Since the statistics tables are normal tables, they can be updated like any other MySQL table. For our performance regression tests, we have decided to record our own numbers in these tables. That way, we will be able to get the exact same numbers even if we for some reason need to recreate the statistics tables (e.g, in another database instance).

When we manually update the statistics tables for the DBT-3 benchmarks, we first turn on persistent statistics and run ANALYZE once for each table. This inserts all necessary rows in the statistics tables, and we will only need to update the relevant rows.
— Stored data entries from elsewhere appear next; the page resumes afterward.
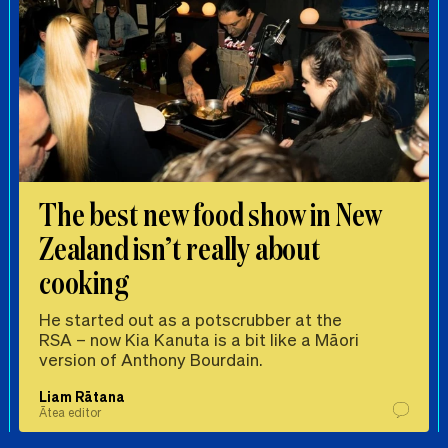
The best new food show in New
Zealand isn’t really about
cooking
He started out as a potscrubber at the
RSA – now Kia Kanuta is a bit like a Māori
version of Anthony Bourdain.
Liam Rātana
Ātea editor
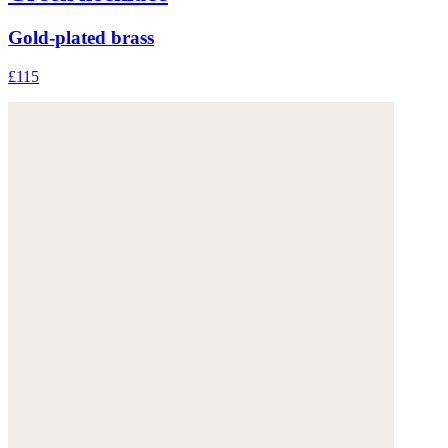
Gold-plated brass
£115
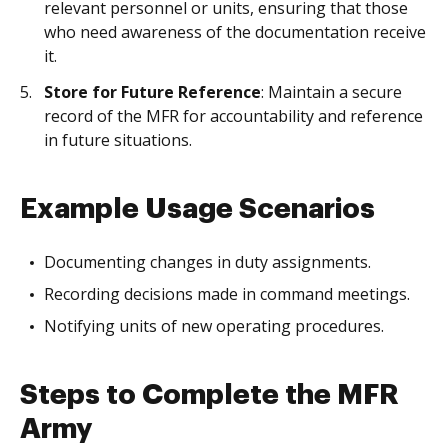
relevant personnel or units, ensuring that those
who need awareness of the documentation receive
it.
Store for Future Reference
: Maintain a secure
record of the MFR for accountability and reference
in future situations.
Example Usage Scenarios
Documenting changes in duty assignments.
Recording decisions made in command meetings.
Notifying units of new operating procedures.
Steps to Complete the MFR
Army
Here are an example UPDATE statement for each table:

```
UPDATE innodb.table_stats SET n_rows=150000
WHERE database_name='dbt3' AND table_name='customer' ;
UPDATE innodb.index_stats SET stat_value=25, sample_size=NULL
WHERE database_name='dbt3' AND table_name='customer'
AND index_name='i_c_nationkey' AND stat_name='n_diff_pfx01';
```

`index_stats.sample_size`to

`NULL`to indicate that the value is recorded and not computed by sampling.

**A World of New Possibilities**

As discussed above, InnoDB Persistent Statistics will be very useful in order to ensure that the same query execution plan is used every time a query is executed. It also gives the users the ability to control when the statistics are recalculated. However, persistent statistics opens up for even more new possibilities.

We will be able to use this feature to extend our testing of the query optimizer. By "faking" the statistics, we will be able to explore and test the execution of different query plans without having to actually modify the database.

It will also be possible for users to change the statistics in order to force a specific query plan. However, one risks introducing side-effects on other queries so this will have to be done with caution.